Petraeus and Crocker: Past Comments on Iraq
Gen. David Petraeus, the top U.S. commander in Iraq, and Ryan Crocker, U.S. ambassador to Iraq, are set to deliver their much-anticipated assessment of progress in Iraq since the beginning of the U.S. troop "surge" there, which President Bush ordered last winter.
The two men will deliver their report to Congress in testimony beginning Monday. And while much has already been reported about what they are expected to say, no one knows for sure.
What is known is their prior comments on the situation in Iraq and the goal of U.S. military policy there. Read a sampling of those remarks, culled from recent statements and past interviews.
Hear Analysis from NPR's Guy Raz
After weeks of anticipation and frenetic speculation, the commander of U.S. forces in Iraq, Gen. David Petraeus, will finally brief Congress on Monday on the results of the so-called troop "surge" ordered by President Bush in January. Not since Gen. William C. Westmoreland addressed a joint session of Congress in 1967, during the height of the Vietnam War, has so much attention been focused on a briefing by a military commander.
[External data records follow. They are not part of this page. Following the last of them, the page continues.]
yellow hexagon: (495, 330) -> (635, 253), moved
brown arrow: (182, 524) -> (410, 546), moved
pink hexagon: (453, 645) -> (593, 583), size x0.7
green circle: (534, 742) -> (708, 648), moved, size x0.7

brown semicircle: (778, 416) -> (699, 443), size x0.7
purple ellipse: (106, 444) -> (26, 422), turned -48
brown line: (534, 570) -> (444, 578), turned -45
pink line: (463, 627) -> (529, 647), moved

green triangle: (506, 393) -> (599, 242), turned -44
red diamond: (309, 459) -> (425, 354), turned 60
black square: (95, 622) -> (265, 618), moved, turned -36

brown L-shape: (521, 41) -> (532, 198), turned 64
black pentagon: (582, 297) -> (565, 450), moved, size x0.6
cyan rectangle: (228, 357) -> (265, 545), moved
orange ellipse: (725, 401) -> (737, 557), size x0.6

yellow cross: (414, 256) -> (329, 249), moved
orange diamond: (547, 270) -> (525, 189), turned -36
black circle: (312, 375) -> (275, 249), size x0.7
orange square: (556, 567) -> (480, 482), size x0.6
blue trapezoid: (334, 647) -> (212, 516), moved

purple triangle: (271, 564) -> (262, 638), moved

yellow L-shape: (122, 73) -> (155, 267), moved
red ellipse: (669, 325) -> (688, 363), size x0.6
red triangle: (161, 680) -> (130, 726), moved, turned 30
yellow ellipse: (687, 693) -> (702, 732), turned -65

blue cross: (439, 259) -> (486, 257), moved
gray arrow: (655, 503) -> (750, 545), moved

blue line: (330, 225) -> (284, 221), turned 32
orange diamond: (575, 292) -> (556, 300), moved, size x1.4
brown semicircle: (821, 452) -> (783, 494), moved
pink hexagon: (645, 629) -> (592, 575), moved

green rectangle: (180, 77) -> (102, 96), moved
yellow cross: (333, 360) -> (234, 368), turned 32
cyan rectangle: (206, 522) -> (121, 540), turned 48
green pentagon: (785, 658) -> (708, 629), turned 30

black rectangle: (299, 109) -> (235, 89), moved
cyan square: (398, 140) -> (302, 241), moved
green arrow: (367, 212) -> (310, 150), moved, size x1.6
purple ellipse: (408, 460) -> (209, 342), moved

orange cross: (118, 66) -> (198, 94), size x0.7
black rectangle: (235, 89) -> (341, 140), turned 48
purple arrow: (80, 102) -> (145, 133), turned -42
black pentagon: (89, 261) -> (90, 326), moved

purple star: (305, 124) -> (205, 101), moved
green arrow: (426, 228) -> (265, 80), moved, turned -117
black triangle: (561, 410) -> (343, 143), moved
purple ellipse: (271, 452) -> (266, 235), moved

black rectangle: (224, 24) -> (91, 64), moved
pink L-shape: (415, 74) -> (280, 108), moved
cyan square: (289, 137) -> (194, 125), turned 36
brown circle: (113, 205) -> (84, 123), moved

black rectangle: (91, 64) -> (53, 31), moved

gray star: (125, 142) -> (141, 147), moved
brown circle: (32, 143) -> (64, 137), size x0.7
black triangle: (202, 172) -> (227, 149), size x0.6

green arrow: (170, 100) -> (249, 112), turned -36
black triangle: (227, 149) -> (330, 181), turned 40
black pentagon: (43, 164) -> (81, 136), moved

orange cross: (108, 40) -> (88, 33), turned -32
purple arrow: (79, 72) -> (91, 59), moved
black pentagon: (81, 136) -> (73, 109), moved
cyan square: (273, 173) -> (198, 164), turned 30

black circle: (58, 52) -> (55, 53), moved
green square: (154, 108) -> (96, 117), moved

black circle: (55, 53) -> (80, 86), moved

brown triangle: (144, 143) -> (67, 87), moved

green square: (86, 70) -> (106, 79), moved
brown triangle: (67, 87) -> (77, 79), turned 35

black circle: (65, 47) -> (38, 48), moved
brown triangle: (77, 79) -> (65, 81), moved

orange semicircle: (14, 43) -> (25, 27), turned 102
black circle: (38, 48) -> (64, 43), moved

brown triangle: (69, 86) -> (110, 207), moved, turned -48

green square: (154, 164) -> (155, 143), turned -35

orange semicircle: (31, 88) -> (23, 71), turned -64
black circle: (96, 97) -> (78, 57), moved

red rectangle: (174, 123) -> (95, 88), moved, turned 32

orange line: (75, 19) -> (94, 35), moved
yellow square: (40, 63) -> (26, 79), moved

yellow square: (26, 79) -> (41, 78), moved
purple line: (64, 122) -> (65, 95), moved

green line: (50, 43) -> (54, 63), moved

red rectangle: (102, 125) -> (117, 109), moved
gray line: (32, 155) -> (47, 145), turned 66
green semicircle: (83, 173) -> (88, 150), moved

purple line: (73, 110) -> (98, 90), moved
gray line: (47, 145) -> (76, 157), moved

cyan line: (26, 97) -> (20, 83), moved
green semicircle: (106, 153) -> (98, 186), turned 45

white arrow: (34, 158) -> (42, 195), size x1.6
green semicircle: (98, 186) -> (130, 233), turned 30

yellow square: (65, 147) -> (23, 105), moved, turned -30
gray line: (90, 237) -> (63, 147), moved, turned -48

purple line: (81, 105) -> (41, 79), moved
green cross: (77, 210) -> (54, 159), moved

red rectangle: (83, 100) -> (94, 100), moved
Much of Petraeus' testimony has been kept under wraps, but he's expected to call for continuing the "surge." However, he may also open the door for a gradual reduction of forces beginning in the spring because of military successes achieved so far by the troop escalation.
"Based on the progress our forces are achieving, I expect to be able to recommend that some of our forces will be redeployed without replacement," Petraeus said in an e-mail to the Boston Globe last week.
In a separate missive sent Friday to U.S troops, the general said he would appear before Congress "conscious of the strain on our forces, the sacrifices that you and your families are making, the gains we have made in Iraq, the challenges that remain, and the importance of building on what we and our Iraqi counterparts have fought so hard to achieve."
Baghdad Violence Down
The Petraeus report, as it is widely called, is expected to trigger a full-scale debate over Iraq and a possible showdown between the White House and Congress. President Bush plans a nationally televised address later this week to "lay out a vision" for the American people about the U.S. role.
Most experts agree that the troop buildup has produced modest security gains in Baghdad and some other parts of Iraq. U.S. combat deaths are down from last spring. Sectarian violence in Baghdad has also decreased substantially. The number of car bombings—the deadliest weapon employed by insurgents—is down by nearly half compared to the same time a year ago, according to U.S. and Iraqi officials.
"There's no doubt that there has been a significant decrease in the amount of violence in Baghdad," says Michael O'Hanlon, a Brookings Institution analyst who is also author of the Iraq Index, a tabulation of key statistics on the war in Iraq. "All the data shows that."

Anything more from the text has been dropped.